→ **Dataset extract**:

== Segment start ==

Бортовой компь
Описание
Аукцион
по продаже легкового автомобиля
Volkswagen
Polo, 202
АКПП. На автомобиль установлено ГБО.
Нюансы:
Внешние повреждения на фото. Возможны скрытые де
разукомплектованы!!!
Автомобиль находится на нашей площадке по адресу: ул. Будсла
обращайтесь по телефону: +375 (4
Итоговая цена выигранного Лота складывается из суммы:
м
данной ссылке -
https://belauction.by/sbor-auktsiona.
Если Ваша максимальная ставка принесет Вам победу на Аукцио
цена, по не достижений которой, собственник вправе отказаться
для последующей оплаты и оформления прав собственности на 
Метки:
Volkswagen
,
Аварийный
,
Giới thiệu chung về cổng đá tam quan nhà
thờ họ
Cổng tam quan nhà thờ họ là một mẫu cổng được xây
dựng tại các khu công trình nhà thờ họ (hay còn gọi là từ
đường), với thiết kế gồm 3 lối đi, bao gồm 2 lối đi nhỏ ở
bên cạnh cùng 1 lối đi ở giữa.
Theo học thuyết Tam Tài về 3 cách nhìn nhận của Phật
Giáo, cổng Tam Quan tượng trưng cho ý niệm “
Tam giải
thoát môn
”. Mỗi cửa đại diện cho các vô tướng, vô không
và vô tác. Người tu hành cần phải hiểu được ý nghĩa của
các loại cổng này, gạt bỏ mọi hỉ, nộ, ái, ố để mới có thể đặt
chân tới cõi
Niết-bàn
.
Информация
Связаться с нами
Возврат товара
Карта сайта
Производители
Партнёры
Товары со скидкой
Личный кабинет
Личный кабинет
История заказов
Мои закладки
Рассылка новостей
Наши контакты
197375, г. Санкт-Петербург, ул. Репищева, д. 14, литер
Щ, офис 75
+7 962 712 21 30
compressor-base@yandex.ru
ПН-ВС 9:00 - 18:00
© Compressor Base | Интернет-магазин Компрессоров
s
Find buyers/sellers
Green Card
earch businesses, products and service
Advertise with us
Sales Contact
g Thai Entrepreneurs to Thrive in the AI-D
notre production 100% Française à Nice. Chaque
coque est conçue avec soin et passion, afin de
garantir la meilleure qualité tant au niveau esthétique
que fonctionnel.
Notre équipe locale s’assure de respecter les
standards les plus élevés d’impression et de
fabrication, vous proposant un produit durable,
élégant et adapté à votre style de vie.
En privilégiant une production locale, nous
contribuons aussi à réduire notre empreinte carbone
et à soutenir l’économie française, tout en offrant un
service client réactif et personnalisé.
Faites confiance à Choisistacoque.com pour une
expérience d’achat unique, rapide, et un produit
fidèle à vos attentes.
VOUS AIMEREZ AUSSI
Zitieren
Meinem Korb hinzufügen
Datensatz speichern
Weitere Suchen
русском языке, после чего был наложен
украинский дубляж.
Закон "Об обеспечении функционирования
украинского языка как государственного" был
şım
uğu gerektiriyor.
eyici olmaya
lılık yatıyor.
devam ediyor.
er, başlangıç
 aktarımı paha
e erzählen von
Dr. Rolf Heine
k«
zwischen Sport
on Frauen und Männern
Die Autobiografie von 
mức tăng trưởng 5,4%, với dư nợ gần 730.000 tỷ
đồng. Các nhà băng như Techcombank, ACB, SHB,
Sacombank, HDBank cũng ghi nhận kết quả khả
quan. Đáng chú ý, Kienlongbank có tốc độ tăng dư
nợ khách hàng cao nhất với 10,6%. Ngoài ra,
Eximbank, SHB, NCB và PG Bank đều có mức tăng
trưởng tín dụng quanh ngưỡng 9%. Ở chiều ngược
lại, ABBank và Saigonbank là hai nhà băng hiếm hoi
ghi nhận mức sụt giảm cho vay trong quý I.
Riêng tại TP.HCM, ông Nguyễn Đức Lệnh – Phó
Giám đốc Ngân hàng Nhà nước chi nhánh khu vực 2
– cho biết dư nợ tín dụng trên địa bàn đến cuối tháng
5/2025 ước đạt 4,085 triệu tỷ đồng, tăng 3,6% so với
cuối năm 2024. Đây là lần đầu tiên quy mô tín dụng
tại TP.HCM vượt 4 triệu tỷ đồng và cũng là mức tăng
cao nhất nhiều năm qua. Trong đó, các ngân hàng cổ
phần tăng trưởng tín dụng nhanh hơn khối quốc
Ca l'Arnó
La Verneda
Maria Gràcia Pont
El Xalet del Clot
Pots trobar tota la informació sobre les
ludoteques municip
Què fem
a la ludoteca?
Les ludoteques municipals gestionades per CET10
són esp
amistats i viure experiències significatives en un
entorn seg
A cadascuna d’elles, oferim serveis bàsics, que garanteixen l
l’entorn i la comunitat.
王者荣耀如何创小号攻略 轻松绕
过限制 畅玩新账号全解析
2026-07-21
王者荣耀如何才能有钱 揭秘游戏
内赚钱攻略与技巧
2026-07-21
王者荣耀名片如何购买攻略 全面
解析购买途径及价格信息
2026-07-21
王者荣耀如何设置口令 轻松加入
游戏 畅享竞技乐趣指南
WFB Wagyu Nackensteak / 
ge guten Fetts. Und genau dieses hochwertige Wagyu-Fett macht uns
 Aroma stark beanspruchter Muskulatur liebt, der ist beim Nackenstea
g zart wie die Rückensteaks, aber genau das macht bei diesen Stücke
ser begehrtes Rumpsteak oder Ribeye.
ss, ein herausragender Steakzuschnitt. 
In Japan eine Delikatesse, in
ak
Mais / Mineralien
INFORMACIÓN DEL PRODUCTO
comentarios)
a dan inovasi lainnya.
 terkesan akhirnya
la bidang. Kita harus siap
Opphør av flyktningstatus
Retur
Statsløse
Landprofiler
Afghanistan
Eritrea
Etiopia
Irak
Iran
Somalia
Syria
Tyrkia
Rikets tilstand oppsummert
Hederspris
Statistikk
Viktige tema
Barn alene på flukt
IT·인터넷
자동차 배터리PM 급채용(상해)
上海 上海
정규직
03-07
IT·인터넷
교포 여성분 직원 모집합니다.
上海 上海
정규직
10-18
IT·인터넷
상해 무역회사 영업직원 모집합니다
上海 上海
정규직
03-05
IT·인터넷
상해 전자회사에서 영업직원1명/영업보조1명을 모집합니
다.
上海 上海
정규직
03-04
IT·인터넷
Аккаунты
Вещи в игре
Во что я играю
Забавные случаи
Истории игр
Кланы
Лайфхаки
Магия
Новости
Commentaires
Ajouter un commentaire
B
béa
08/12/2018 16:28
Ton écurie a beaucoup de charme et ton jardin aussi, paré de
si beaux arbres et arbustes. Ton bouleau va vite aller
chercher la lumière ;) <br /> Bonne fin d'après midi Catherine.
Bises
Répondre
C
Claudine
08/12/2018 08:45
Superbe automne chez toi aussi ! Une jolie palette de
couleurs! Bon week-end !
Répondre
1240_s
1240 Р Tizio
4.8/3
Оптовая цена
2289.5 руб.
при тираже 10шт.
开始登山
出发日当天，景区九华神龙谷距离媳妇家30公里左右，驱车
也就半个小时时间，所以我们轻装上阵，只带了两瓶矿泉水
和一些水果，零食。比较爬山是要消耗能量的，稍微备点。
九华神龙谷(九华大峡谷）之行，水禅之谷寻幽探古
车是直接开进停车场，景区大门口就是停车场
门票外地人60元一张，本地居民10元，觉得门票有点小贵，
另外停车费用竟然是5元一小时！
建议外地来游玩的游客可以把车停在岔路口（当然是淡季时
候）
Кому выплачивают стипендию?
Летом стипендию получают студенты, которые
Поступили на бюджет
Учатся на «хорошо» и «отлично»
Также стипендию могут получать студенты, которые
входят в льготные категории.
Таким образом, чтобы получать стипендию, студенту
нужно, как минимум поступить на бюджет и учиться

== Segment end ==

→ **Work item**:
Transcribe the listing shown above in full and without change.

→ **Answer space**:
Бортовой компь
Описание
Аукцион
по продаже легкового автомобиля
Volkswagen
Polo, 202
АКПП. На автомобиль установлено ГБО.
Нюансы:
Внешние повреждения на фото. Возможны скрытые де
разукомплектованы!!!
Автомобиль находится на нашей площадке по адресу: ул. Будсла
обращайтесь по телефону: +375 (4
Итоговая цена выигранного Лота складывается из суммы:
м
данной ссылке -
https://belauction.by/sbor-auktsiona.
Если Ваша максимальная ставка принесет Вам победу на Аукцио
цена, по не достижений которой, собственник вправе отказаться
для последующей оплаты и оформления прав собственности на 
Метки:
Volkswagen
,
Аварийный
,
Giới thiệu chung về cổng đá tam quan nhà
thờ họ
Cổng tam quan nhà thờ họ là một mẫu cổng được xây
dựng tại các khu công trình nhà thờ họ (hay còn gọi là từ
đường), với thiết kế gồm 3 lối đi, bao gồm 2 lối đi nhỏ ở
bên cạnh cùng 1 lối đi ở giữa.
Theo học thuyết Tam Tài về 3 cách nhìn nhận của Phật
Giáo, cổng Tam Quan tượng trưng cho ý niệm “
Tam giải
thoát môn
”. Mỗi cửa đại diện cho các vô tướng, vô không
và vô tác. Người tu hành cần phải hiểu được ý nghĩa của
các loại cổng này, gạt bỏ mọi hỉ, nộ, ái, ố để mới có thể đặt
chân tới cõi
Niết-bàn
.
Информация
Связаться с нами
Возврат товара
Карта сайта
Производители
Партнёры
Товары со скидкой
Личный кабинет
Личный кабинет
История заказов
Мои закладки
Рассылка новостей
Наши контакты
197375, г. Санкт-Петербург, ул. Репищева, д. 14, литер
Щ, офис 75
+7 962 712 21 30
compressor-base@yandex.ru
ПН-ВС 9:00 - 18:00
© Compressor Base | Интернет-магазин Компрессоров
s
Find buyers/sellers
Green Card
earch businesses, products and service
Advertise with us
Sales Contact
g Thai Entrepreneurs to Thrive in the AI-D
notre production 100% Française à Nice. Chaque
coque est conçue avec soin et passion, afin de
garantir la meilleure qualité tant au niveau esthétique
que fonctionnel.
Notre équipe locale s’assure de respecter les
standards les plus élevés d’impression et de
fabrication, vous proposant un produit durable,
élégant et adapté à votre style de vie.
En privilégiant une production locale, nous
contribuons aussi à réduire notre empreinte carbone
et à soutenir l’économie française, tout en offrant un
service client réactif et personnalisé.
Faites confiance à Choisistacoque.com pour une
expérience d’achat unique, rapide, et un produit
fidèle à vos attentes.
VOUS AIMEREZ AUSSI
Zitieren
Meinem Korb hinzufügen
Datensatz speichern
Weitere Suchen
русском языке, после чего был наложен
украинский дубляж.
Закон "Об обеспечении функционирования
украинского языка как государственного" был
şım
uğu gerektiriyor.
eyici olmaya
lılık yatıyor.
devam ediyor.
er, başlangıç
 aktarımı paha
e erzählen von
Dr. Rolf Heine
k«
zwischen Sport
on Frauen und Männern
Die Autobiografie von 
mức tăng trưởng 5,4%, với dư nợ gần 730.000 tỷ
đồng. Các nhà băng như Techcombank, ACB, SHB,
Sacombank, HDBank cũng ghi nhận kết quả khả
quan. Đáng chú ý, Kienlongbank có tốc độ tăng dư
nợ khách hàng cao nhất với 10,6%. Ngoài ra,
Eximbank, SHB, NCB và PG Bank đều có mức tăng
trưởng tín dụng quanh ngưỡng 9%. Ở chiều ngược
lại, ABBank và Saigonbank là hai nhà băng hiếm hoi
ghi nhận mức sụt giảm cho vay trong quý I.
Riêng tại TP.HCM, ông Nguyễn Đức Lệnh – Phó
Giám đốc Ngân hàng Nhà nước chi nhánh khu vực 2
– cho biết dư nợ tín dụng trên địa bàn đến cuối tháng
5/2025 ước đạt 4,085 triệu tỷ đồng, tăng 3,6% so với
cuối năm 2024. Đây là lần đầu tiên quy mô tín dụng
tại TP.HCM vượt 4 triệu tỷ đồng và cũng là mức tăng
cao nhất nhiều năm qua. Trong đó, các ngân hàng cổ
phần tăng trưởng tín dụng nhanh hơn khối quốc
Ca l'Arnó
La Verneda
Maria Gràcia Pont
El Xalet del Clot
Pots trobar tota la informació sobre les
ludoteques municip
Què fem
a la ludoteca?
Les ludoteques municipals gestionades per CET10
són esp
amistats i viure experiències significatives en un
entorn seg
A cadascuna d’elles, oferim serveis bàsics, que garanteixen l
l’entorn i la comunitat.
王者荣耀如何创小号攻略 轻松绕
过限制 畅玩新账号全解析
2026-07-21
王者荣耀如何才能有钱 揭秘游戏
内赚钱攻略与技巧
2026-07-21
王者荣耀名片如何购买攻略 全面
解析购买途径及价格信息
2026-07-21
王者荣耀如何设置口令 轻松加入
游戏 畅享竞技乐趣指南
WFB Wagyu Nackensteak / 
ge guten Fetts. Und genau dieses hochwertige Wagyu-Fett macht uns
 Aroma stark beanspruchter Muskulatur liebt, der ist beim Nackenstea
g zart wie die Rückensteaks, aber genau das macht bei diesen Stücke
ser begehrtes Rumpsteak oder Ribeye.
ss, ein herausragender Steakzuschnitt. 
In Japan eine Delikatesse, in
ak
Mais / Mineralien
INFORMACIÓN DEL PRODUCTO
comentarios)
a dan inovasi lainnya.
 terkesan akhirnya
la bidang. Kita harus siap
Opphør av flyktningstatus
Retur
Statsløse
Landprofiler
Afghanistan
Eritrea
Etiopia
Irak
Iran
Somalia
Syria
Tyrkia
Rikets tilstand oppsummert
Hederspris
Statistikk
Viktige tema
Barn alene på flukt
IT·인터넷
자동차 배터리PM 급채용(상해)
上海 上海
정규직
03-07
IT·인터넷
교포 여성분 직원 모집합니다.
上海 上海
정규직
10-18
IT·인터넷
상해 무역회사 영업직원 모집합니다
上海 上海
정규직
03-05
IT·인터넷
상해 전자회사에서 영업직원1명/영업보조1명을 모집합니
다.
上海 上海
정규직
03-04
IT·인터넷
Аккаунты
Вещи в игре
Во что я играю
Забавные случаи
Истории игр
Кланы
Лайфхаки
Магия
Новости
Commentaires
Ajouter un commentaire
B
béa
08/12/2018 16:28
Ton écurie a beaucoup de charme et ton jardin aussi, paré de
si beaux arbres et arbustes. Ton bouleau va vite aller
chercher la lumière ;) <br /> Bonne fin d'après midi Catherine.
Bises
Répondre
C
Claudine
08/12/2018 08:45
Superbe automne chez toi aussi ! Une jolie palette de
couleurs! Bon week-end !
Répondre
1240_s
1240 Р Tizio
4.8/3
Оптовая цена
2289.5 руб.
при тираже 10шт.
开始登山
出发日当天，景区九华神龙谷距离媳妇家30公里左右，驱车
也就半个小时时间，所以我们轻装上阵，只带了两瓶矿泉水
和一些水果，零食。比较爬山是要消耗能量的，稍微备点。
九华神龙谷(九华大峡谷）之行，水禅之谷寻幽探古
车是直接开进停车场，景区大门口就是停车场
门票外地人60元一张，本地居民10元，觉得门票有点小贵，
另外停车费用竟然是5元一小时！
建议外地来游玩的游客可以把车停在岔路口（当然是淡季时
候）
Кому выплачивают стипендию?
Летом стипендию получают студенты, которые
Поступили на бюджет
Учатся на «хорошо» и «отлично»
Также стипендию могут получать студенты, которые
входят в льготные категории.
Таким образом, чтобы получать стипендию, студенту
нужно, как минимум поступить на бюджет и учиться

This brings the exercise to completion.